(Transcribed page contents)

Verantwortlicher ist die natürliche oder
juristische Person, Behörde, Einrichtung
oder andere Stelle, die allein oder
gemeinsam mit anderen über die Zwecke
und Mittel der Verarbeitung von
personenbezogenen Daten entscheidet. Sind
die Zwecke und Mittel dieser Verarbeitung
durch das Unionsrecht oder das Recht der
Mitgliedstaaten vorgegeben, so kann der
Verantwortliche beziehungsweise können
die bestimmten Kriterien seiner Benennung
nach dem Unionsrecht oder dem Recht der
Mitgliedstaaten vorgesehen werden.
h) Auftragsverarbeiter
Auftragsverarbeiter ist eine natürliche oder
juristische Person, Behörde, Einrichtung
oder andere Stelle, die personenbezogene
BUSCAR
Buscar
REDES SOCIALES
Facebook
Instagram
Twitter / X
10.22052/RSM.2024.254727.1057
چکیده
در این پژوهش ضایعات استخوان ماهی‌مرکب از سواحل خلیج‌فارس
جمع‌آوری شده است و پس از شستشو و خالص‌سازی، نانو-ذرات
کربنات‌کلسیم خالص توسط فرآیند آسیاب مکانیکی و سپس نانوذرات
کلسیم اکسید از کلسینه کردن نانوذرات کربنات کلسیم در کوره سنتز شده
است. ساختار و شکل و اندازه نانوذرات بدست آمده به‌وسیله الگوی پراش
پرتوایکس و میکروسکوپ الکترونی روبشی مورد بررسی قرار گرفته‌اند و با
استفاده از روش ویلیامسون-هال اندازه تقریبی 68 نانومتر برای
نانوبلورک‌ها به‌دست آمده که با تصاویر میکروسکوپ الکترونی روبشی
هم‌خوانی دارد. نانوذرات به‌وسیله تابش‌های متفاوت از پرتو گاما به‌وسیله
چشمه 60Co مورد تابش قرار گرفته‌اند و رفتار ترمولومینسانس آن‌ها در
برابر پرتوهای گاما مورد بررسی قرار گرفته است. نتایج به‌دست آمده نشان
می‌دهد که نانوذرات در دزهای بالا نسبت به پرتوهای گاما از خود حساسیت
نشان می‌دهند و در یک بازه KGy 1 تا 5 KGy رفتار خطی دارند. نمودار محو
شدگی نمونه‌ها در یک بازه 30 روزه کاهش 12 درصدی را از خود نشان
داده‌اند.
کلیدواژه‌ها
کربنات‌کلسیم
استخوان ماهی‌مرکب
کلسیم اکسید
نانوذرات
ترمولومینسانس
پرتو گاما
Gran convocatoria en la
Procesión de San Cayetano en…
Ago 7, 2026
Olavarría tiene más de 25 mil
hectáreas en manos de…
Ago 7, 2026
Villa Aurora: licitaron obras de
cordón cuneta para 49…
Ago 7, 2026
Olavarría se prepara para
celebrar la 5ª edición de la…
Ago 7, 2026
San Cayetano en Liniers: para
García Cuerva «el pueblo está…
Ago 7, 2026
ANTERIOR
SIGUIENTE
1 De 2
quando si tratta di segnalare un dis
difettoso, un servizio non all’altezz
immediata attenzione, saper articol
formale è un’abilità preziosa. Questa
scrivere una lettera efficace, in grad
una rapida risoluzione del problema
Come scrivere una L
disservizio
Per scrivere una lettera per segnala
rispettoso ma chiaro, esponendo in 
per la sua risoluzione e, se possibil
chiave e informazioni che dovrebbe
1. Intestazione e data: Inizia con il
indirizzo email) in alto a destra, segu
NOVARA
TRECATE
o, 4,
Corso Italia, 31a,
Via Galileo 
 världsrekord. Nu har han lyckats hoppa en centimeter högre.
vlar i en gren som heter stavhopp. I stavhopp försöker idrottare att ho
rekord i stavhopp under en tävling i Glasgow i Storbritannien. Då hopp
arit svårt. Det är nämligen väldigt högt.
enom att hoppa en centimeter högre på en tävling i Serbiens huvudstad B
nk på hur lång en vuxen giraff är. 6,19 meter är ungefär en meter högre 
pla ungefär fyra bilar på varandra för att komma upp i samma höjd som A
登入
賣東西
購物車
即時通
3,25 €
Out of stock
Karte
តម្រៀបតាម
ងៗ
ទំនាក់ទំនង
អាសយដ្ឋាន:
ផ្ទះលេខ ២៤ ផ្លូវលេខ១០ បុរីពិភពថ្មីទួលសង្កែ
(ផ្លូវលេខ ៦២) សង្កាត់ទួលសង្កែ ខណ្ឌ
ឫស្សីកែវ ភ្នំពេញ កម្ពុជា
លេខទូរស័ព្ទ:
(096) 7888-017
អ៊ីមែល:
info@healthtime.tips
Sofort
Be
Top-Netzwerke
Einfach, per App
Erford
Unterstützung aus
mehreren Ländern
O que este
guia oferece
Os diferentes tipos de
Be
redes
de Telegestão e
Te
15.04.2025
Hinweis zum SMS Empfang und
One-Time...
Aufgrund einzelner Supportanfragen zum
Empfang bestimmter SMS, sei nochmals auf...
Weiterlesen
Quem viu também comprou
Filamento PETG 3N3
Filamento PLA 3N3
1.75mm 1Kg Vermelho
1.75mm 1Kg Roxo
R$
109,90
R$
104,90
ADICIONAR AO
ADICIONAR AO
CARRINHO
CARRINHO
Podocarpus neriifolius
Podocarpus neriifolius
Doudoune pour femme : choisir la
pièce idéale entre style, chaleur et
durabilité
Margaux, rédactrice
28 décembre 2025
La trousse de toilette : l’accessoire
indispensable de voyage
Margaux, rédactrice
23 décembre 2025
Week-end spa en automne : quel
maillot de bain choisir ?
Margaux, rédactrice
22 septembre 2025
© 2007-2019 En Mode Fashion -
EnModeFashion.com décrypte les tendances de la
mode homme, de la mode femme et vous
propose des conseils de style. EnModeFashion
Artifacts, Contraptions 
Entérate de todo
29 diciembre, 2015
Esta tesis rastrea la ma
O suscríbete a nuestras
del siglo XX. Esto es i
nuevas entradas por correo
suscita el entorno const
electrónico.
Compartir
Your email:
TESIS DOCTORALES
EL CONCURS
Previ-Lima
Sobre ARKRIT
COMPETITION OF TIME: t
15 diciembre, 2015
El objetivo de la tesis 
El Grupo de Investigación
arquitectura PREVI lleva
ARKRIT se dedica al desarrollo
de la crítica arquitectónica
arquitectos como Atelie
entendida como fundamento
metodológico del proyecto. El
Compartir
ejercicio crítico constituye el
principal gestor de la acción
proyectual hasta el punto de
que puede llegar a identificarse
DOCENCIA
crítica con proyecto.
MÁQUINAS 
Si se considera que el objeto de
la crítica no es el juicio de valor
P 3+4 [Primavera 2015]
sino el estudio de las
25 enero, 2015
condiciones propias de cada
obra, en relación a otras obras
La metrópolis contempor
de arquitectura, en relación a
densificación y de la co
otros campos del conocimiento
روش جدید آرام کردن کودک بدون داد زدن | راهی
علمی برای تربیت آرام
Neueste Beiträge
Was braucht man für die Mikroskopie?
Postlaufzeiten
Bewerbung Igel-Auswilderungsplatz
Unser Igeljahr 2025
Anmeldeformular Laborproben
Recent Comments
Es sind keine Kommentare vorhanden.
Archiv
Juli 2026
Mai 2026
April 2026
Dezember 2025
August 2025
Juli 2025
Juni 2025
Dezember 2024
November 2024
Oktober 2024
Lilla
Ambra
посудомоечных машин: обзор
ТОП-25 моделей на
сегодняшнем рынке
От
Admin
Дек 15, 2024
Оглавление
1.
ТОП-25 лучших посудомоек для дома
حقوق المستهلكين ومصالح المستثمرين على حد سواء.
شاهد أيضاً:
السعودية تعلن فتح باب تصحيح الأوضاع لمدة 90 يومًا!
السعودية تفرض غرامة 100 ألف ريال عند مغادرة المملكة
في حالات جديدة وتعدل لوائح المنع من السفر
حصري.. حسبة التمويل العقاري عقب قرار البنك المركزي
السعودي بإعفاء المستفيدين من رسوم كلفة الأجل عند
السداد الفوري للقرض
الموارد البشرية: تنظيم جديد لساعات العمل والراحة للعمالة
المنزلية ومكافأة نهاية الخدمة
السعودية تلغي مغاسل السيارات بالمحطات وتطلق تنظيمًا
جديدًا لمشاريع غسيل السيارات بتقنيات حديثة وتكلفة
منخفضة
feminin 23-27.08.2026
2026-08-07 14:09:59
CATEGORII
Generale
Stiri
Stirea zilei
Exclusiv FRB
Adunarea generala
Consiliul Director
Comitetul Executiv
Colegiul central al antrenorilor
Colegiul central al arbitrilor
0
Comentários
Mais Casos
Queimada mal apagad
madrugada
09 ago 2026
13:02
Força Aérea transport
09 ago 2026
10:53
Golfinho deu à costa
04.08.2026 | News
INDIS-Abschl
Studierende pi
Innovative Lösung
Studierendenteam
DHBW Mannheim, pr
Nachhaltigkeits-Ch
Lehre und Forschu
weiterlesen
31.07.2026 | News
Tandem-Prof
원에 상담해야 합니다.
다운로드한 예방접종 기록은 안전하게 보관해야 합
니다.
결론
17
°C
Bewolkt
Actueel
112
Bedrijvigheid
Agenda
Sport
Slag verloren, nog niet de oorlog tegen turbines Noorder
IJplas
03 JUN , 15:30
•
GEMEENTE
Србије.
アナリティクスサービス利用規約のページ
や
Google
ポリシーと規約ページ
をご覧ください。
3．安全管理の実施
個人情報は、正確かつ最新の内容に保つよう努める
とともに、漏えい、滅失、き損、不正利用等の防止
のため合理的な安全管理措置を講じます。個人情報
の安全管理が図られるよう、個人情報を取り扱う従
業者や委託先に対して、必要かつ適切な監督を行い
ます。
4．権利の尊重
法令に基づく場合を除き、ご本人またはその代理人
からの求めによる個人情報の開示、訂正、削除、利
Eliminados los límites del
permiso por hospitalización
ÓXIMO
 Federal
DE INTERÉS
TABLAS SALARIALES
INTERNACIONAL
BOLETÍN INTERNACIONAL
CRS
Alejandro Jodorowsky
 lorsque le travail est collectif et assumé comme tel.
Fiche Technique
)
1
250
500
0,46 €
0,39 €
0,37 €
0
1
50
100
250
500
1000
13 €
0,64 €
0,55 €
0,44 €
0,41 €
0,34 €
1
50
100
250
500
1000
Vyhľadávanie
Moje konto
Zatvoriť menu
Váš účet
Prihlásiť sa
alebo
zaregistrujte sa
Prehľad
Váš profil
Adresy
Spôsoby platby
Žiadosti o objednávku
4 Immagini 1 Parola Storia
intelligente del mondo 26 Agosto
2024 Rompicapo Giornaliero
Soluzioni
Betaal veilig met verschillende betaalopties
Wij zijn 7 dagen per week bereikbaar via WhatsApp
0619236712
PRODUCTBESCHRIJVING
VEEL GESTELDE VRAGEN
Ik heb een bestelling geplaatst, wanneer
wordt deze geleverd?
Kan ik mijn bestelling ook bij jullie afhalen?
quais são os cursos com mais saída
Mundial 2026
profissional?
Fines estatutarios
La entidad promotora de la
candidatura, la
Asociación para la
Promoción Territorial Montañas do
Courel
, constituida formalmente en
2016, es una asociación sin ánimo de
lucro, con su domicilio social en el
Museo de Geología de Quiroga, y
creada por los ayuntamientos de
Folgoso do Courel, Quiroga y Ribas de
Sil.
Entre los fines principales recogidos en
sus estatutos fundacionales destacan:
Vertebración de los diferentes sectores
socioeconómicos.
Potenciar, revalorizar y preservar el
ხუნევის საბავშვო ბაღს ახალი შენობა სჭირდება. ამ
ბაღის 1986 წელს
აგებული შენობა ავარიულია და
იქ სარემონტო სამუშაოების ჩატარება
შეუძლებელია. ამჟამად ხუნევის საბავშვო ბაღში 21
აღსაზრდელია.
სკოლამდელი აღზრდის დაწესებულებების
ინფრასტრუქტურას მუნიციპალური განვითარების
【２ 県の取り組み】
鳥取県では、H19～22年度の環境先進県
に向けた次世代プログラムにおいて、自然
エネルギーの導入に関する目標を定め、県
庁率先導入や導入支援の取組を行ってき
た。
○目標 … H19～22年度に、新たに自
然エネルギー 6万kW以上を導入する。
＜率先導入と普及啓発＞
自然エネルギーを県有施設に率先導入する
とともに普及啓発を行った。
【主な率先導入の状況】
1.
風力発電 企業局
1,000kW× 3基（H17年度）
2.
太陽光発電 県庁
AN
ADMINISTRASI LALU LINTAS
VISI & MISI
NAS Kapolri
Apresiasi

• **EXERCISE DETAILS**: From the line that has "ARKRIT se dedica al desarrollo" through the line that has "condiciones propias de cada", copy every line exactly as it appears above, and leave out all others.

• **YOUR RESPONSE**:
ARKRIT se dedica al desarrollo
de la crítica arquitectónica
arquitectos como Atelie
entendida como fundamento
metodológico del proyecto. El
Compartir
ejercicio crítico constituye el
principal gestor de la acción
proyectual hasta el punto de
que puede llegar a identificarse
DOCENCIA
crítica con proyecto.
MÁQUINAS 
Si se considera que el objeto de
la crítica no es el juicio de valor
P 3+4 [Primavera 2015]
sino el estudio de las
25 enero, 2015
condiciones propias de cada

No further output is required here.